As I’m helping her put the groceries away, I decide to bounce a question off her. Since she knows a lot of seniors in the county—she’s done some volunteer work in her day, and gives seniors special discounts on riding lessons every summer—I ask if she’s ever come across an elderly woman named Dorothy Ross. She’d be the last living descendant of the McGrath family, I explain, and it happens that they built the Telford farm. She looks at me twice when I say that but I just keep talking. Morris Dyson is doing some research on nineteenth-century farming families, I tell her, and Kip is helping out. I said I’d ask her for him, as a favour. But Joyce tells me the name doesn’t ring a bell.
Later, from up in my room, I can hear her talking to Ethan downstairs and I try to listen in. She asks him about his project, and he says he worked on it a little but he’s taking a break. That’s a lie. I’m pretty sure he’s been watching TV or playing video games all afternoon. But I don’t hear him tell her anything more than that. He’s going to flunk grade nine if he doesn’t smarten up.

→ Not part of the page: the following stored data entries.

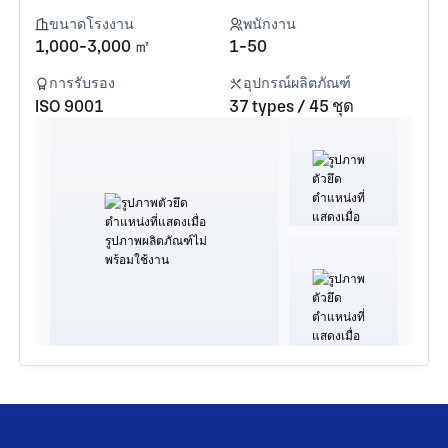
ขนาดโรงงาน
พนักงาน
1,000-3,000 ㎡
1-50
การรับรอง
อุปกรณ์ผลิตภัณฑ์
ISO 9001
37 types / 45 ชุด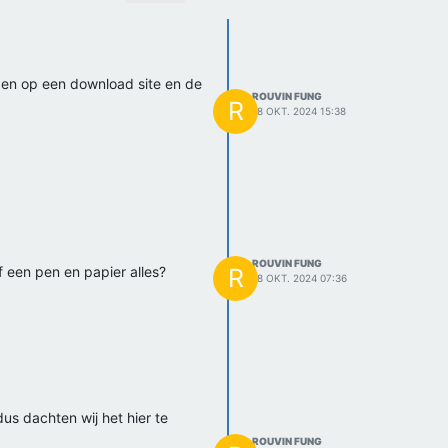
aden op een download site en de
ROUVIN FUNG
R
18 OKT. 2024 15:38
ROUVIN FUNG
R
 een pen en papier alles?
18 OKT. 2024 07:36
s dachten wij het hier te
ROUVIN FUNG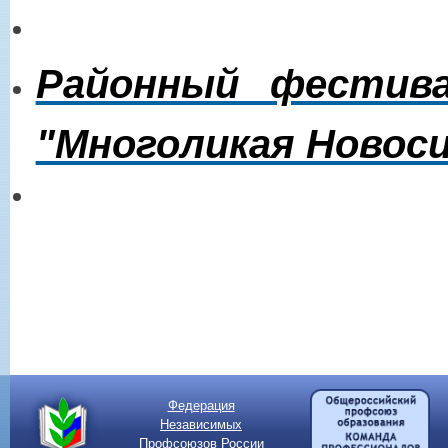
Районный фестива
"Многоликая Новос
Федерация
Независимых
Профсоюзов России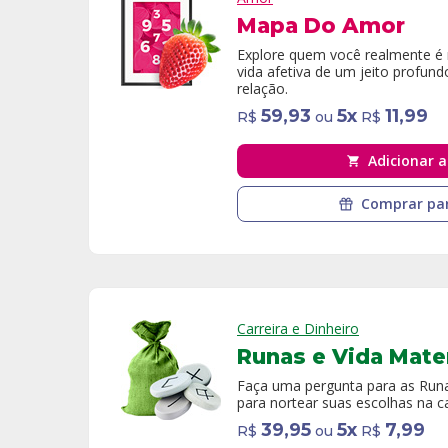
Mapa Do Amor
Explore quem você realmente é
vida afetiva de um jeito profu
relação.
59,93
5
x
11,99
R$
ou
R$
Adicionar a
Comprar par
Carreira e Dinheiro
Runas e Vida Mater
Faça uma pergunta para as Runa
para nortear suas escolhas na car
39,95
5
x
7,99
R$
ou
R$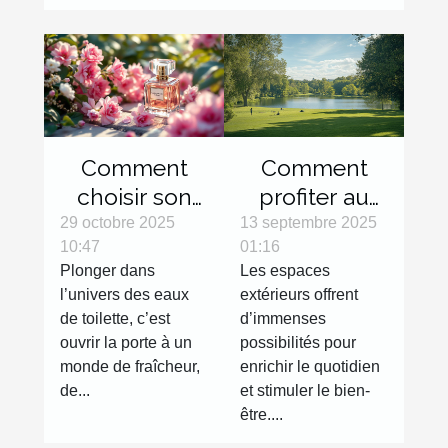
Comment
Comment
choisir son
profiter au
eau de
maximum
29 octobre 2025
13 septembre 2025
10:47
01:16
toilette pour
des espaces
Plonger dans
Les espaces
une fraîcheur
extérieurs
l’univers des eaux
extérieurs offrent
durable ?
avec des
de toilette, c’est
d’immenses
activités
ouvrir la porte à un
possibilités pour
variées ?
monde de fraîcheur,
enrichir le quotidien
de...
et stimuler le bien-
être....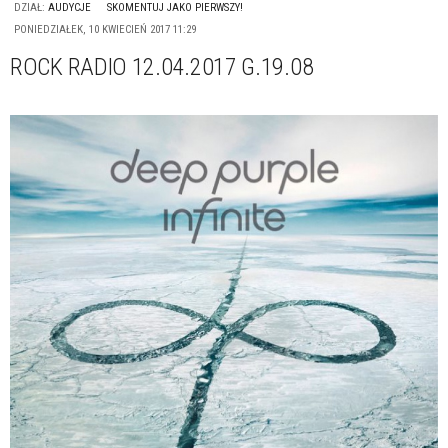
DZIAŁ:
AUDYCJE
SKOMENTUJ JAKO PIERWSZY!
PONIEDZIAŁEK, 10 KWIECIEŃ 2017 11:29
ROCK RADIO 12.04.2017 G.19.08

Later I notice him from my window, walking across the backyard and out behind the paddock, sneaky-like, by himself. Joyce is in the kitchen, working at dinner, so I decide to see what he’s up to. I head downstairs, shove on my boots and throw on my jacket. The sky is full of dark clouds and it makes everything seem too dark for this time of day, even if we are getting close to the shortest day of the year. When I walk around the back of the paddock, I find him hunched over, his back to me.
“What are you doing?” He jumps, caught for the second time today. He’s in the middle of lighting a cigarette. Must be one of Joyce’s. He’s using an orange plastic lighter, also one of hers.
“What the hell?” I’m genuinely surprised. “I can’t believe you’re smoking. Are you stupid? Joyce is going to kill you.” I guess we are always talking like we could get killed by Joyce on any given day.
“So? None of your business.” He’s pretty upset that I caught him. He barely knows how to use the lighter, so I don’t think he’s been smoking for very long.
“Really? And where did you get that cigarette?”
He shoots me this sharp look, and for the first time ever I feel like he hates me. He doesn’t answer.
“Cigarettes aren’t good for your health,” I say, softening slightly.
He rolls his eyes, like I’m some kind of idiot. “Everybody knows that.”
“So do you want to get cancer? Like Mom?” I immediately feel guilty for putting it that way.
“So what if I do? What do you care?”
It really bothers me, the way he says that. It hurts. “God, what is your problem?” I don’t wait around for an answer. I turn and start walking away from him, but as I leave I toss some advice over my shoulder. “You’d better have breath mints on you, that’s all I can say.”
I realize that I’m not going to tell on him. And he’s probably not going to tell on me.
When I get back up to my bedroom, there’s an e-mail from Morris that makes me forget about my irritating little brother.
I’ve found Dorothy Ross, nee McGrath. She goes by the name Dee Ross. Phoned around to a few seniors’ homes and tracked her down at Williamsford Manor. Turns out Dee’s her nickname. Says she hasn’t been called Dorothy in sixty years! Small county, eh?